3D Movement Algorithm Test

The algorithms in 3DPM employ both uniform random number generation or normal distribution random number generation, and vary in various amounts of trigonometric operations, conditional statements, generation and rejection, fused operations, etc.  The benchmark runs through six algorithms for a specified number of particles and steps, and calculates the speed of each algorithm, then sums them all for a final score.  This is an example of a real world situation that a computational scientist may find themselves in, rather than a pure synthetic benchmark.  The benchmark is also parallel between particles simulated, and we test the single thread performance as well as the multi-threaded performance.

It should be noted that this benchmark is a purely floating point benchmark, indicative of a lot of research written code where several months of optimization is not possible or not common knowledge within the research group.  The compiler is not clever enough to convert what is expected into appropriate integer conversions, so Bulldozer and Piledriver based processors will only perform as well as their singular FPU units per module will allow.  The benchmark is unaffected by memory speed as thread creation is created on the CPU and all data created fits well within the L2 cache per core.

3D Particle Movement Single Threaded

In the single threaded test, a lot of conclusions can be drawn from the comparison of AMD architectures.  Direct comparison of Piledriver to Bulldozer (A10-5800K to FX-8150) gives a boost in single core performance of 7%, however comparing the old Stars cores of the A8-3850 at 2.9 GHz is roughly the same as the new Piledriver core at 4.2 GHz.  So even with a 1.3 GHz advantage, Piledriver is only as good as Stars and less efficient in floating point results.  If we compare Piledriver to Thuban, i.e. A10-5800K to X6 1100T, the Piledriver core gets stomped on by a good 25% performance.  I find this quite staggering – most of the code I ever encountered as a computational chemist was floating point based, dealing with single and double precision on a regular basis.  On this result, I would steer clear of Piledriver.
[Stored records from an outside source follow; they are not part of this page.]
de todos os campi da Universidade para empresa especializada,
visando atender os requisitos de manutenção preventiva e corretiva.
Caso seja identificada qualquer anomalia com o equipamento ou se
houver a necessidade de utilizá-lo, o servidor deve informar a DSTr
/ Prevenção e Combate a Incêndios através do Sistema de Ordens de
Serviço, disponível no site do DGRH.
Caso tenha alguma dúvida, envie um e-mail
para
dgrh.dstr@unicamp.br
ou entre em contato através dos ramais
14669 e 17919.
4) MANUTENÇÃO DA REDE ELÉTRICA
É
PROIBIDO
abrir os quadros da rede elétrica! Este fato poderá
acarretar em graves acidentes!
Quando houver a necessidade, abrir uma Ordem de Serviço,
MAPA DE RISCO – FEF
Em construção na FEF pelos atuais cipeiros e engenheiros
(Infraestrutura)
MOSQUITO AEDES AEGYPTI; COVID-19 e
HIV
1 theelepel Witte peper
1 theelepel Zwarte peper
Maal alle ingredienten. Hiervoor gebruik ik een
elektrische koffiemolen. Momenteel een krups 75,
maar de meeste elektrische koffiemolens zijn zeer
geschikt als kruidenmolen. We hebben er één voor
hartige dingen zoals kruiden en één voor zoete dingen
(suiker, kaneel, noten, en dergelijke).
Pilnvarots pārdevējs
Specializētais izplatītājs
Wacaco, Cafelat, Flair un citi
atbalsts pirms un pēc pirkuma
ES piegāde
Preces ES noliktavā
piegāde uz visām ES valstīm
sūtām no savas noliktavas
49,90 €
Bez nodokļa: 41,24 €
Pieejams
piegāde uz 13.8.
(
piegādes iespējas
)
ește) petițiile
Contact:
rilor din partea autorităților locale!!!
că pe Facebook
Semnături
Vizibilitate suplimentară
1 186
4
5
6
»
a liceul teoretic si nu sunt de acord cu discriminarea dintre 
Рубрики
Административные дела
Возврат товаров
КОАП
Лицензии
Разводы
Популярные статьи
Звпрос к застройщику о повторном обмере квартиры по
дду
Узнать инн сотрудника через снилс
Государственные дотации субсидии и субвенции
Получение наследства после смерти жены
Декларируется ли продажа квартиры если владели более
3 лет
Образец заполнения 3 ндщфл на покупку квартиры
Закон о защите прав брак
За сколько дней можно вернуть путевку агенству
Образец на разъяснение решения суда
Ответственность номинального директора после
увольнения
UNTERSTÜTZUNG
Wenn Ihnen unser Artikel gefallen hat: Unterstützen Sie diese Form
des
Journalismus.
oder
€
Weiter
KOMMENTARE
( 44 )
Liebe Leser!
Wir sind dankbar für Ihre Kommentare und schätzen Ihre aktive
3D Particle Movement MultiThreaded

The multithreaded version of 3DPM is slightly tougher to analyze.  Due to the FP nature of the program, the A10-5800K is essentially a 2 core FPU processor, whereas all the other comparative AMD processors have either 4 or 6 FPUs to play with.  What is perhaps worth considering is that the Bulldozer processor with 4 modules scores 326.32, whereas the Piledriver processor with only 2 modules scores 203.06, which is more than half.  This would mean that the Piledriver core actually achieves 20% better performance at the same frequency, despite our ST test giving Piledriver only a 7% increase.  Part of this could be put down to the architecture improvements – improved scheduling for heavily threaded loads, one of the downfalls of Bulldozer but was improved in Piledriver could be the reason here.

WinRAR x64 3.93 - link

With 64-bit WinRAR, we compress the set of files used in the USB speed tests. WinRAR x64 3.93 attempts to use multithreading when possible, and provides as a good test for when a system has variable threaded load.  If a system has multiple speeds to invoke at different loading, the switching between those speeds will determine how well the system will do.  WinRAR is also very sensitive to memory speeds and subtimings.

WinRar x64 3.93

Analyzing the WinRAR results can be a little confusing, given that at different points of our previous testing the memory settings have been different (should point out that they have been consistent when comparing against like-for-like).  When the A10-5800K was playing ball with DDR3-2400 10-12-12 memory, the WinRAR copy test pulled out miles ahead of the Thuban and Llano processors by a good margin.  However the Sandy Bridge i5-2500K, with 4 INT and 4 FPU units gave the Trinity processor a proverbial thrashing despite being limited to DDR3-1333 at the time of testing.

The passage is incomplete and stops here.